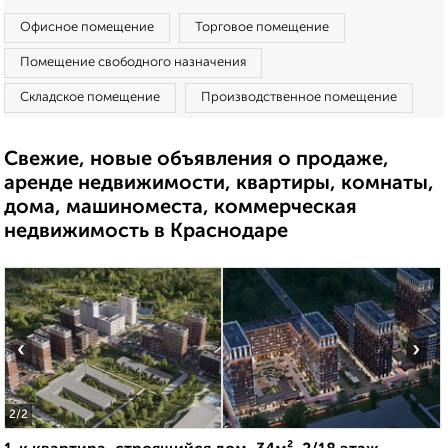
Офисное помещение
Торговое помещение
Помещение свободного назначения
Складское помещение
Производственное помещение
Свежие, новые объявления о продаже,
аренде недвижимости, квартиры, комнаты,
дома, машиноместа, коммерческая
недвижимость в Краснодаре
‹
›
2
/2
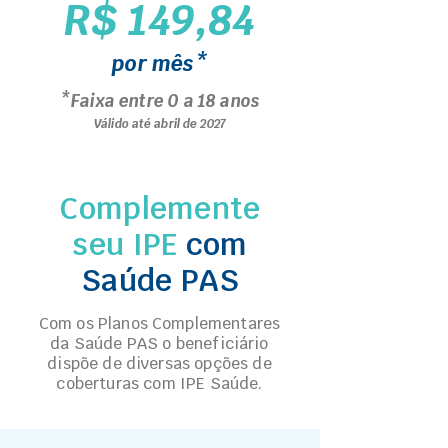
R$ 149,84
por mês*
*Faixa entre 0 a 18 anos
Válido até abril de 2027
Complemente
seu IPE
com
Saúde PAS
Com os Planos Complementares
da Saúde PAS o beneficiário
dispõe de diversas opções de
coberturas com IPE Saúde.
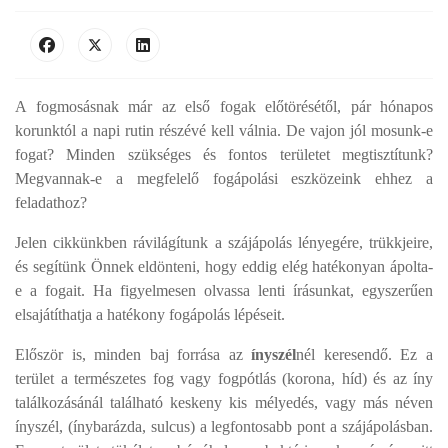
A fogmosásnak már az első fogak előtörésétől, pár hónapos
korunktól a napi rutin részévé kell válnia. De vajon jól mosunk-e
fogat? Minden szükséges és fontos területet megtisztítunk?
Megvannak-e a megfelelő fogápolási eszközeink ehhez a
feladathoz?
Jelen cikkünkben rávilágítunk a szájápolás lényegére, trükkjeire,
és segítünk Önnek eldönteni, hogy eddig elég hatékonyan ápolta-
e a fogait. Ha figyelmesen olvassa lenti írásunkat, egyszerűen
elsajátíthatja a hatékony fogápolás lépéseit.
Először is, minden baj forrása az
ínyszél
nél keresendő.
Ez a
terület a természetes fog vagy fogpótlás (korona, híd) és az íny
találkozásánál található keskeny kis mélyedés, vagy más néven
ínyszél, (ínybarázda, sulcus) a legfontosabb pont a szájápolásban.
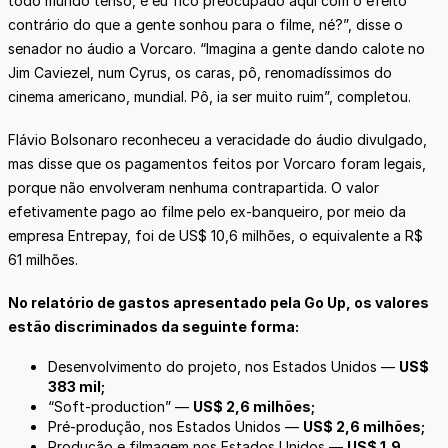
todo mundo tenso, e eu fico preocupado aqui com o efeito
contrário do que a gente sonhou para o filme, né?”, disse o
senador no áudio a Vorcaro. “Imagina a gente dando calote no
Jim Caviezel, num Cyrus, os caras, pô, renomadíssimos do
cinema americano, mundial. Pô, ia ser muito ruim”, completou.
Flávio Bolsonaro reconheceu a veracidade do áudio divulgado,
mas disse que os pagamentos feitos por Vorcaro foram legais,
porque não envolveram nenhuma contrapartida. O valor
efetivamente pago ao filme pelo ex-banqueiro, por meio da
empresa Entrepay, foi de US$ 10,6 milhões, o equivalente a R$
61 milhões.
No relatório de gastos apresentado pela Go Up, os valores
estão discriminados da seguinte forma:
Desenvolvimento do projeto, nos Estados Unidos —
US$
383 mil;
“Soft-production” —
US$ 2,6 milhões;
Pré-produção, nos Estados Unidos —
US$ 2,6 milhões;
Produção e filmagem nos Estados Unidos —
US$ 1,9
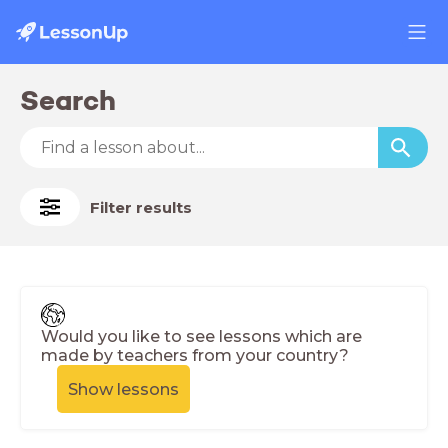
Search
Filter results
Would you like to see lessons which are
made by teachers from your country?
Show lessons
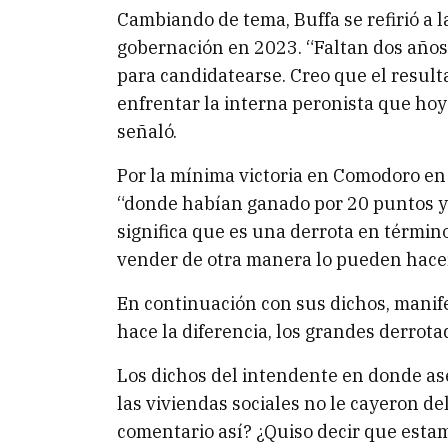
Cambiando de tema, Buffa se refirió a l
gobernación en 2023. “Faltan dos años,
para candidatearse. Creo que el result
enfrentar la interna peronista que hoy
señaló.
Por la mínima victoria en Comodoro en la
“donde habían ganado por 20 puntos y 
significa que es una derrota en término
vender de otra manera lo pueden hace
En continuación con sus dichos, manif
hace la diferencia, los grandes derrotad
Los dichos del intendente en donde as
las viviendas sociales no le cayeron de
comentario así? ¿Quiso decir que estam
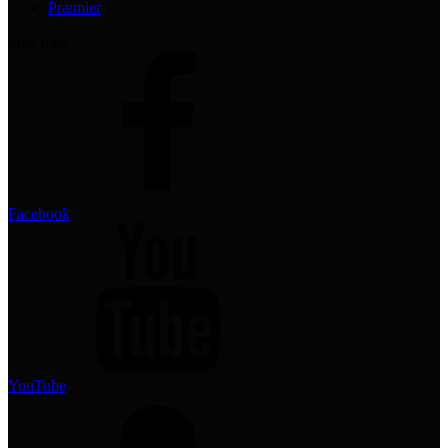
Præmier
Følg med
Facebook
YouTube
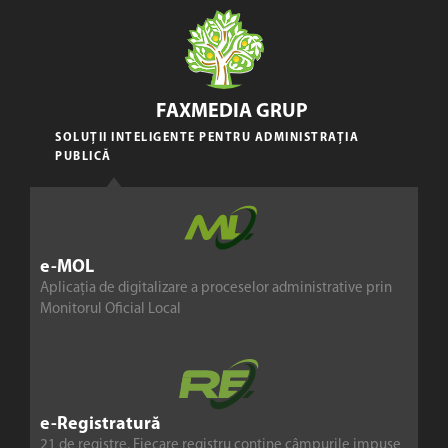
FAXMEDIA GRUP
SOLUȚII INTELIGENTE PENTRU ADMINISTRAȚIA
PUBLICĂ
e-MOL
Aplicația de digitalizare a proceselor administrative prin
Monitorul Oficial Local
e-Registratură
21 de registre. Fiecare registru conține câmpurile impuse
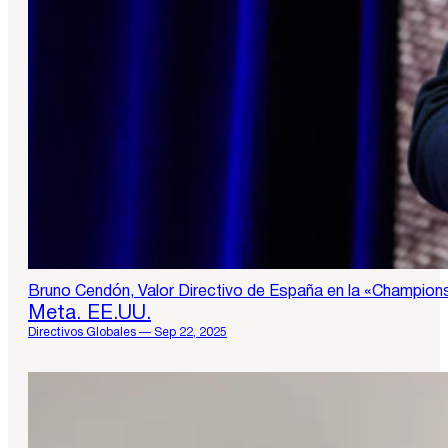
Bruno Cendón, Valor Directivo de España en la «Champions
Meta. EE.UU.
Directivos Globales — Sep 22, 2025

[What is expected] Each line in the records above should be reproduced exactly; images are not copied.

[Written solution]
Офисное помещение
Торговое помещение
Помещение свободного назначения
Складское помещение
Производственное помещение
Свежие, новые объявления о продаже,
аренде недвижимости, квартиры, комнаты,
дома, машиноместа, коммерческая
недвижимость в Краснодаре
‹
›
2
/2
R$ 149,84
por mês*
*Faixa entre 0 a 18 anos
Válido até abril de 2027
Complemente
seu IPE
com
Saúde PAS
Com os Planos Complementares
da Saúde PAS o beneficiário
dispõe de diversas opções de
coberturas com IPE Saúde.
A fogmosásnak már az első fogak előtörésétől, pár hónapos
korunktól a napi rutin részévé kell válnia. De vajon jól mosunk-e
fogat? Minden szükséges és fontos területet megtisztítunk?
Megvannak-e a megfelelő fogápolási eszközeink ehhez a
feladathoz?
Jelen cikkünkben rávilágítunk a szájápolás lényegére, trükkjeire,
és segítünk Önnek eldönteni, hogy eddig elég hatékonyan ápolta-
e a fogait. Ha figyelmesen olvassa lenti írásunkat, egyszerűen
elsajátíthatja a hatékony fogápolás lépéseit.
Először is, minden baj forrása az
ínyszél
nél keresendő.
Ez a
terület a természetes fog vagy fogpótlás (korona, híd) és az íny
találkozásánál található keskeny kis mélyedés, vagy más néven
ínyszél, (ínybarázda, sulcus) a legfontosabb pont a szájápolásban.
todo mundo tenso, e eu fico preocupado aqui com o efeito
contrário do que a gente sonhou para o filme, né?”, disse o
senador no áudio a Vorcaro. “Imagina a gente dando calote no
Jim Caviezel, num Cyrus, os caras, pô, renomadíssimos do
cinema americano, mundial. Pô, ia ser muito ruim”, completou.
Flávio Bolsonaro reconheceu a veracidade do áudio divulgado,
mas disse que os pagamentos feitos por Vorcaro foram legais,
porque não envolveram nenhuma contrapartida. O valor
efetivamente pago ao filme pelo ex-banqueiro, por meio da
empresa Entrepay, foi de US$ 10,6 milhões, o equivalente a R$
61 milhões.
No relatório de gastos apresentado pela Go Up, os valores
estão discriminados da seguinte forma:
Desenvolvimento do projeto, nos Estados Unidos —
US$
383 mil;
“Soft-production” —
US$ 2,6 milhões;
Pré-produção, nos Estados Unidos —
US$ 2,6 milhões;
Produção e filmagem nos Estados Unidos —
US$ 1,9
Search
Filter results
Would you like to see lessons which are
made by teachers from your country?
Show lessons
Cambiando de tema, Buffa se refirió a l
gobernación en 2023. “Faltan dos años,
para candidatearse. Creo que el result
enfrentar la interna peronista que hoy
señaló.
Por la mínima victoria en Comodoro en la
“donde habían ganado por 20 puntos y 
significa que es una derrota en término
vender de otra manera lo pueden hace
En continuación con sus dichos, manif
hace la diferencia, los grandes derrotad
Los dichos del intendente en donde as
las viviendas sociales no le cayeron de
comentario así? ¿Quiso decir que estam
Præmier
Følg med
Facebook
YouTube
FAXMEDIA GRUP
SOLUȚII INTELIGENTE PENTRU ADMINISTRAȚIA
PUBLICĂ
e-MOL
Aplicația de digitalizare a proceselor administrative prin
Monitorul Oficial Local
e-Registratură
21 de registre. Fiecare registru conține câmpurile impuse
Bruno Cendón, Valor Directivo de España en la «Champions
Meta. EE.UU.
Directivos Globales — Sep 22, 2025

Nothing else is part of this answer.